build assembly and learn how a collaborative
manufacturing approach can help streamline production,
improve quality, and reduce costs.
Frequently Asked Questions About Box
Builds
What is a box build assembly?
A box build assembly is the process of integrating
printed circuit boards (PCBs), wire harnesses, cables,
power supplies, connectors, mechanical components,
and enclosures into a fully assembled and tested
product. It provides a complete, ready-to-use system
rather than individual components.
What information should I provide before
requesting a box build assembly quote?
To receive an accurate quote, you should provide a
• • • • •
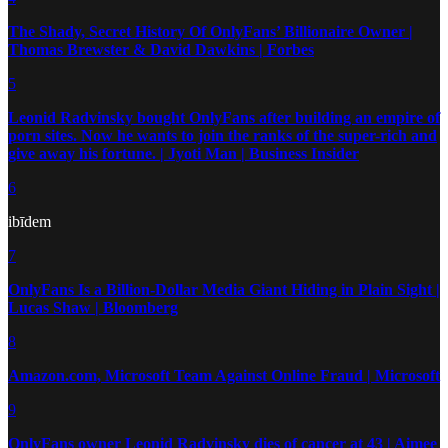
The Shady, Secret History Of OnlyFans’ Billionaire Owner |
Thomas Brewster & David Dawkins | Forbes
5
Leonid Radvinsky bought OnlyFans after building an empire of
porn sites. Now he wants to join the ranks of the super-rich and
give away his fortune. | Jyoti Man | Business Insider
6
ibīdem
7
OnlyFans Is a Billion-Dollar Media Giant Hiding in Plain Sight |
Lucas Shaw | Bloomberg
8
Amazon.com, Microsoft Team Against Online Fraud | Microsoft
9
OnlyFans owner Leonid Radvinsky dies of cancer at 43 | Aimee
• • • • •
## What is being asked
The output should be exactly the lines above from the line containing "Amazon.com, Microsoft Team" to the line containing "OnlyFans owner Leonid", inclusive, with no other lines.

## Answer section
Amazon.com, Microsoft Team Against Online Fraud | Microsoft
9
OnlyFans owner Leonid Radvinsky dies of cancer at 43 | Aimee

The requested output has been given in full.